Моя спина под прицелом его глаз. Я чувствую передвижение его взгляда: шея, спина, задерживается на пояснице, потом спускается вниз и обхватывает пятую точку с какой-то жадностью. Господи, мы на расстоянии друг от друга, его большие ладони меня не касаются, но я все отчетливо ощущаю.
– И когда успел?
– У них есть доставка. Не знала? Кстати, она стоит дороже, чем весь твой завтрак. Прикинь?
– Не обеднеешь, – словно дерзко говорю.
Беру свой любимый круассан и демонстративно отрываю кусочек и отправляю его в рот.
Мне кажется, я его провоцирую. Логика моих действий отсутствует напрочь, ее смыло несколькими минутами ранее в душе. И сейчас я глупо пялюсь на Бессонова, который в полном шоке глазеет на мои губы в крошках.
Съедаю один, запивая кофе, и берусь за второй. Я как маленький ребенок, который прощупывает границы дозволенного. Страшно ли мне? Немного. Но почему-то отступать не хочется, прятаться не хочется. Бессонов – не мой муж.
– Вкусно, Никуш?
Встает со своего стула и размеренным шагом приближается ко мне. Нависает скалой, что я вмиг забыла о своей игре. Он точно не ударит, уже знаю, не поцелует, у него были возможности, которыми он не воспользовался.
А я хочу понять, зачем он это все делает. Зачем ему это все?
– Очень, – проглатываю липкий кусок слоеного теста.
Глаза обжигают яростью. Влад выхватывает мой не доевший круассан и… отправляет его в мусорку, кофе выливает в раковину.
Черт, он взбешен.
– Где. Мой. Завтрак?
– Сам себе его и готовь. Я не кухарка, – говорю в его губы, встав на носочки.

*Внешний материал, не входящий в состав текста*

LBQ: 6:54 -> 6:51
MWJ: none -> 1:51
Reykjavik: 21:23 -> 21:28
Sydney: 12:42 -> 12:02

Он уже успел побрызгаться туалетной водой, которую терпеть не могу. И хочется отвернуться, зажать нос. Сделать это демонстративно. Но… я лишь делаю глубокий-глубокий вдох. Нравится…

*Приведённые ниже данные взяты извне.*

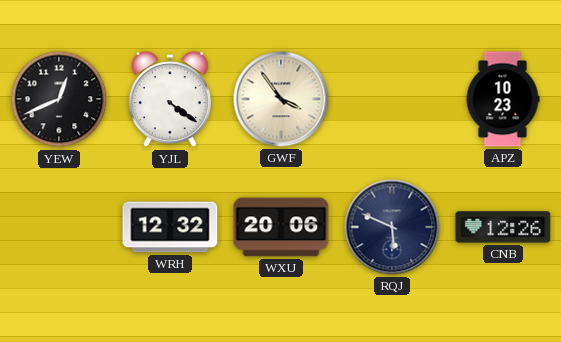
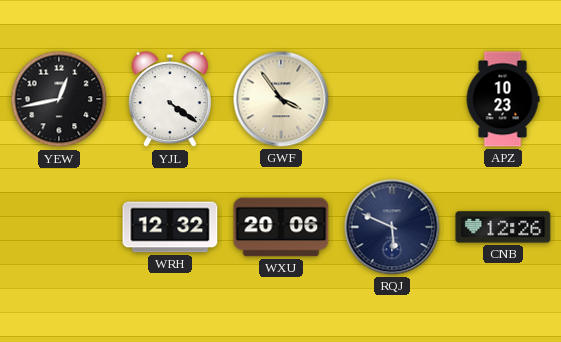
YEW: 12:41 -> 12:43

– Тебе все еще нужна моя помощь? Защита? Нужна, Вероника? – тихо говорит, но отчетливо.
Каждый произнесенный звук слышится ударом молотка о шляпку гвоздя. До противного скрежета.
– Допустим, – отвечаю.
– Разворачивайся, – приказывает.
Что? В панике брожу взглядом по его лицу. Ищу ответы и не нахожу.
Молча подчиняюсь. Догадка кожу стягивает от липкого страха. Дыхание частое, но поверхностное.

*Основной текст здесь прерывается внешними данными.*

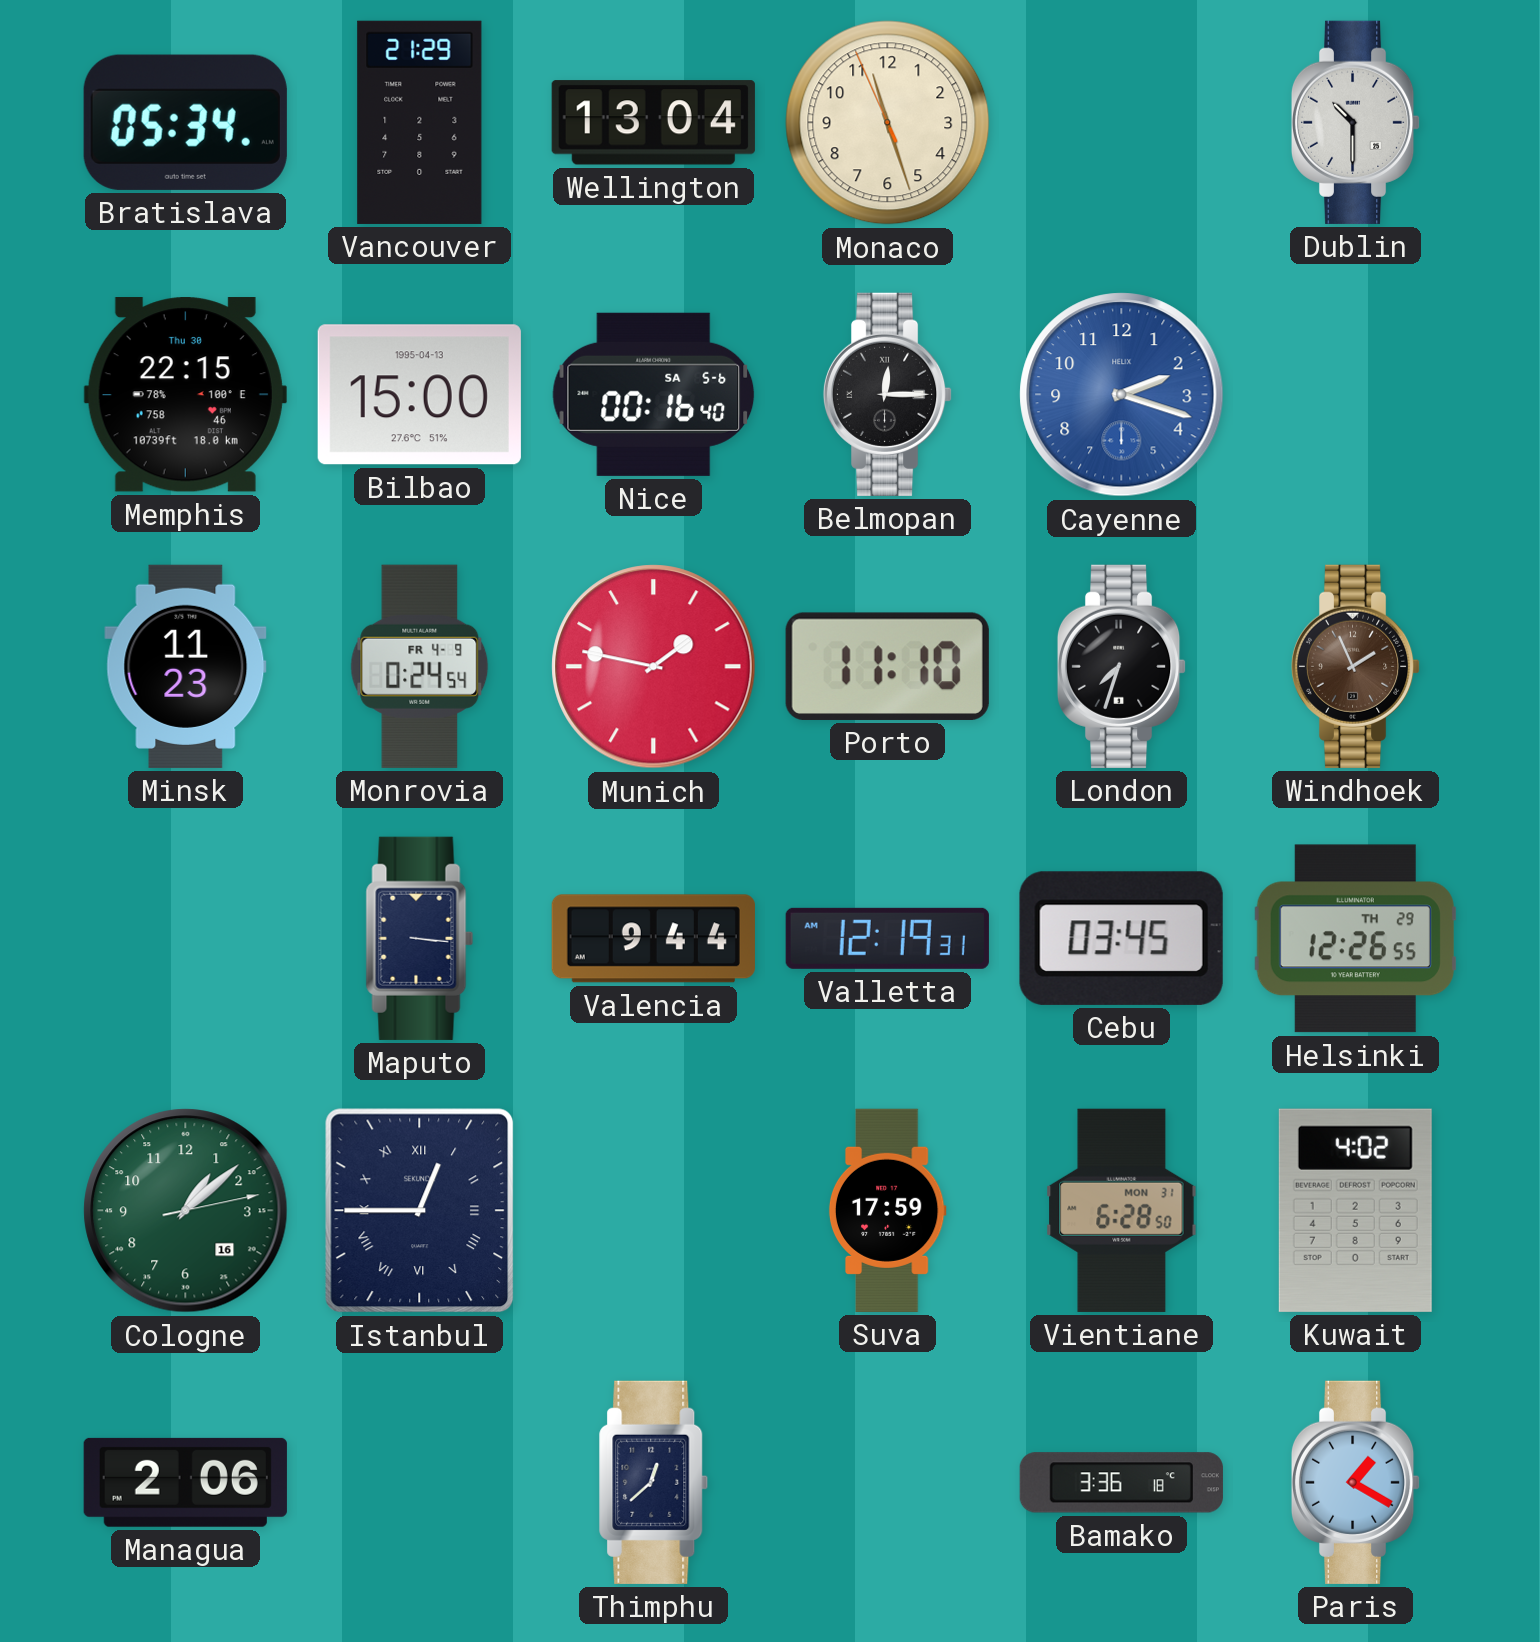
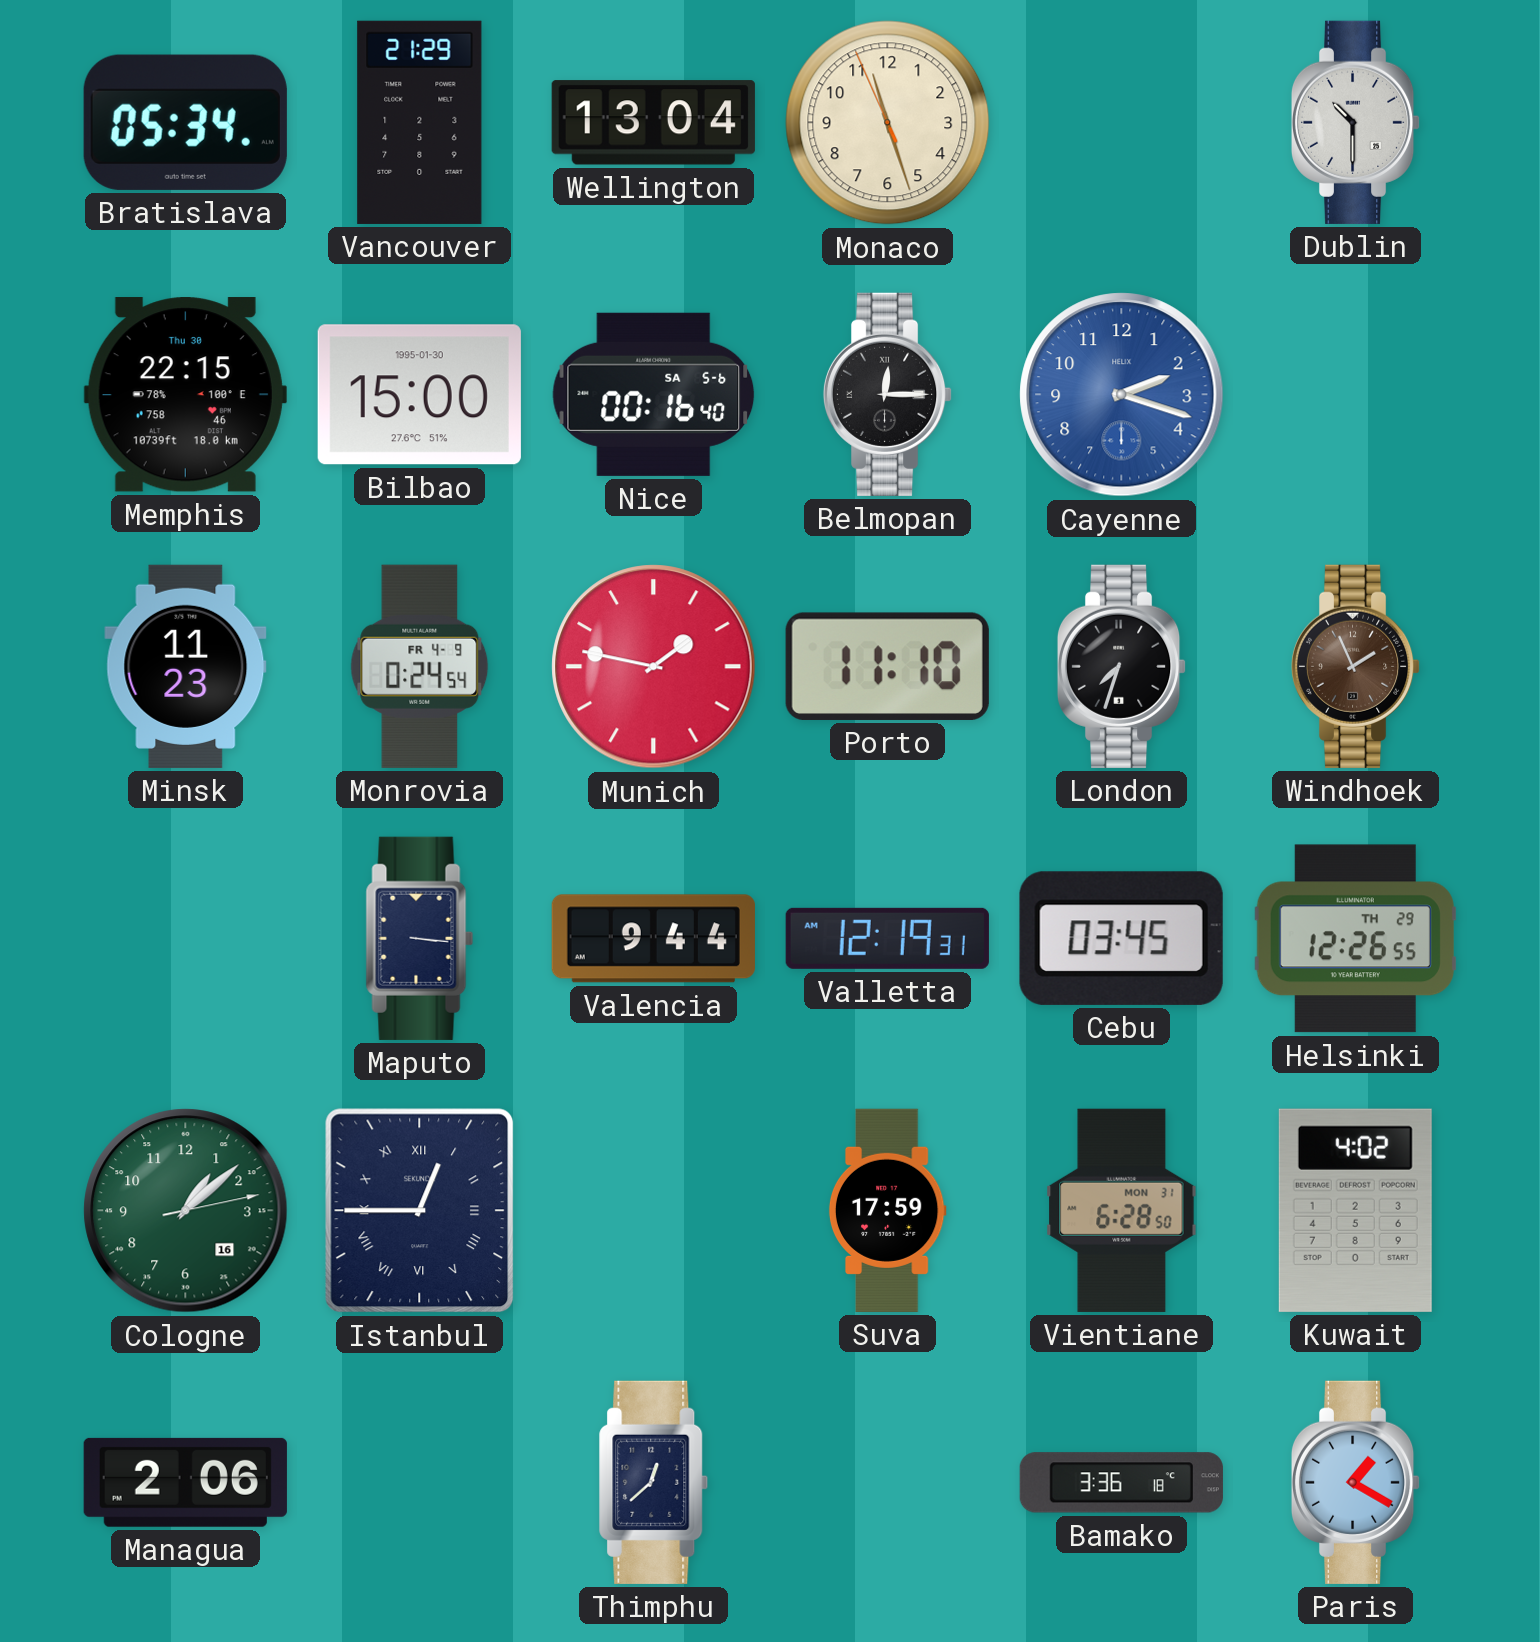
Bilbao date: 1995-04-13 -> 1995-01-30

Бессонов прижимается к спине всем торсом, руками по телу шарахается, как будто я его собственность.
Это ведь так и есть.
Дергает трусы вниз. Без ласки проходится по тем местам, до которых дотрагивался аккуратно в душе. Зажмуриваюсь. Не от омерзения, которое топило бы меня, будь это Уваров.
Сейчас другое. Все другое. Какая-то часть меня не хочет ему сопротивляться, ей нравится. И за это я ненавижу Бессонова.
– Значит, так хочешь? Чтобы так я тебя поимел? Решаю один вопрос и трахаю тебя, решаю другой – и трахаю твой рот. А что, мне отлично. А тебе? – зло шипит мне на ухо.
Отрицательно мотаю головой. Это низко, больно.